Chauhan, Divya; George, Ginson; Sridhar, S N C; Bhatia, Rohit; Paul, Atish T; Monga, Vikramdeep.
Afiliação
  • Chauhan D; Department of Pharmaceutical Chemistry, ISF College of Pharmacy, Ghal Kalan, Moga, Punjab, India.
  • George G; Laboratory of Natural Product Chemistry, Department of Pharmacy, Birla Institute of Technology and Science (Pilani campus), Pilani, Rajasthan, India.
  • Sridhar SNC; Laboratory of Natural Product Chemistry, Department of Pharmacy, Birla Institute of Technology and Science (Pilani campus), Pilani, Rajasthan, India.
  • Bhatia R; Department of Pharmaceutical Chemistry, ISF College of Pharmacy, Ghal Kalan, Moga, Punjab, India.

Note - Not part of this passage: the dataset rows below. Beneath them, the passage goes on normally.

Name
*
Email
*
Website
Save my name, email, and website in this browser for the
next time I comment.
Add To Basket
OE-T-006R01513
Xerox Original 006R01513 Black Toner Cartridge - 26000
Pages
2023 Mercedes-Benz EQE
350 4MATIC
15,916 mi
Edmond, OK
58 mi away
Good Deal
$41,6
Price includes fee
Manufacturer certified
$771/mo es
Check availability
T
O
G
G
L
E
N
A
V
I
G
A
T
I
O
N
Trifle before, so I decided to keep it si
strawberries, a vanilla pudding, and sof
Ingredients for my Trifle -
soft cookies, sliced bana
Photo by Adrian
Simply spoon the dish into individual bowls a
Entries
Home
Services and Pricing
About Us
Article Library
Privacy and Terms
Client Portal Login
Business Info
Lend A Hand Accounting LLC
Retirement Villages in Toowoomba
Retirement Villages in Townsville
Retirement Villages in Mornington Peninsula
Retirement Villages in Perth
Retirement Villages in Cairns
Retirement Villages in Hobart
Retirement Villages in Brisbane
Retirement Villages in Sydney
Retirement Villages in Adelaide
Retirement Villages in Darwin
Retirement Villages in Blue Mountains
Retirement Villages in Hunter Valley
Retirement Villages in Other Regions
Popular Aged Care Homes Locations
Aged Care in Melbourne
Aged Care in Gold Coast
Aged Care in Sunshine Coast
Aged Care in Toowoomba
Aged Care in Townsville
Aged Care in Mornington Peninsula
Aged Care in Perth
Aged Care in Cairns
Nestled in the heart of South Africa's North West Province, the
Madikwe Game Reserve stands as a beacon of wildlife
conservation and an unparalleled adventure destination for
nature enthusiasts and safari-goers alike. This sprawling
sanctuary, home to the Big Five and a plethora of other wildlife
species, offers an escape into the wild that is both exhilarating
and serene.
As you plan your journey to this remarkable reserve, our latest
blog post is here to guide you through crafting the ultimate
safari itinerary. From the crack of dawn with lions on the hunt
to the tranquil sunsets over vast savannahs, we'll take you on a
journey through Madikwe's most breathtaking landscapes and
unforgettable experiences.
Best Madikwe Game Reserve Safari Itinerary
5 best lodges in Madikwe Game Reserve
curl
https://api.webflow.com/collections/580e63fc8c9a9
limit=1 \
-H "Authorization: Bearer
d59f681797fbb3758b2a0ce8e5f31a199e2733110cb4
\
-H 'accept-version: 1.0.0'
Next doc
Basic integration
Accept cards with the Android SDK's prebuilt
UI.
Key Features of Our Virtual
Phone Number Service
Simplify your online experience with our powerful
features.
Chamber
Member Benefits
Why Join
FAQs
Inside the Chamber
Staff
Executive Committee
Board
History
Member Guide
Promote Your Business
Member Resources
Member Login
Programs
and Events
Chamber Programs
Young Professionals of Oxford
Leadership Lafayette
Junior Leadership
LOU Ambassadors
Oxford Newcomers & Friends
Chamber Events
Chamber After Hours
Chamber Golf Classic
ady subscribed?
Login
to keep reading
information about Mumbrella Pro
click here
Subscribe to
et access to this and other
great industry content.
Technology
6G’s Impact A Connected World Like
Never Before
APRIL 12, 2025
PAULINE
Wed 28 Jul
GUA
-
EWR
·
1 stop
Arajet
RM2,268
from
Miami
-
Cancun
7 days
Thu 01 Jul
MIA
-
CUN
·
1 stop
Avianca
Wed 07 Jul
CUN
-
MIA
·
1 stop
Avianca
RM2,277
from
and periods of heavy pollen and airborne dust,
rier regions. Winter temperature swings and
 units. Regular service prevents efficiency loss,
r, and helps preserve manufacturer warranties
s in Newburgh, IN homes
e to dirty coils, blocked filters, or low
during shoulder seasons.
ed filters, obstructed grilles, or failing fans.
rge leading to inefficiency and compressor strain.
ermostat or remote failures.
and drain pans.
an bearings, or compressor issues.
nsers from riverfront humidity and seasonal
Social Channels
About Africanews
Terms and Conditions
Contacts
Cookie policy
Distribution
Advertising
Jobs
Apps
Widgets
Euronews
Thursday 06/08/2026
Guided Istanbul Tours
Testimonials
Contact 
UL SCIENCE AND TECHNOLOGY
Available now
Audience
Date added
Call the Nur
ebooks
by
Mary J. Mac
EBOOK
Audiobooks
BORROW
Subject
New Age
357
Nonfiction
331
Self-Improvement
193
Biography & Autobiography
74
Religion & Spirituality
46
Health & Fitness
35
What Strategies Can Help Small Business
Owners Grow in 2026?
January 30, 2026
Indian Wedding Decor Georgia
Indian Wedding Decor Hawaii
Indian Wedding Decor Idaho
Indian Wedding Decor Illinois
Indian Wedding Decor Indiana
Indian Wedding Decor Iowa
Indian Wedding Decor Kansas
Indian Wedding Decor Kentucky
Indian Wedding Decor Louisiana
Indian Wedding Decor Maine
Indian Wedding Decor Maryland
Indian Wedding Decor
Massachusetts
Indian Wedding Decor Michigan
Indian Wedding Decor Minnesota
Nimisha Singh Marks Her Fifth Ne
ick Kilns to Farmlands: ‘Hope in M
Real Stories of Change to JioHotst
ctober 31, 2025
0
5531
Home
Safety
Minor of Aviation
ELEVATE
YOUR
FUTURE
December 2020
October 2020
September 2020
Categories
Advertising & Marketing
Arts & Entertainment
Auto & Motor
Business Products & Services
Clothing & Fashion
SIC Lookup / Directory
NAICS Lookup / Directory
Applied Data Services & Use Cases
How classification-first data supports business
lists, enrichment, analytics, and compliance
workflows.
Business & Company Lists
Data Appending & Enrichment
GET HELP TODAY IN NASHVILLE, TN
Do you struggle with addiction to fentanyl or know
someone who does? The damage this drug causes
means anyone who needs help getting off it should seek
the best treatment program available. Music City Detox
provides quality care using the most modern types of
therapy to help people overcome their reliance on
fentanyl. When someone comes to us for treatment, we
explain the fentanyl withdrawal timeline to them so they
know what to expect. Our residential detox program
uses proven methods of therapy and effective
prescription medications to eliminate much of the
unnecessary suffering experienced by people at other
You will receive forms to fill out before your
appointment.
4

  • Paul AT; Laboratory of Natural Product Chemistry, Department of Pharmacy, Birla Institute of Technology and Science (Pilani campus), Pilani, Rajasthan, India.
  • Monga V; Department of Pharmaceutical Chemistry, ISF College of Pharmacy, Ghal Kalan, Moga, Punjab, India.
Arch Pharm (Weinheim) ; 352(10): e1900029, 2019 Oct.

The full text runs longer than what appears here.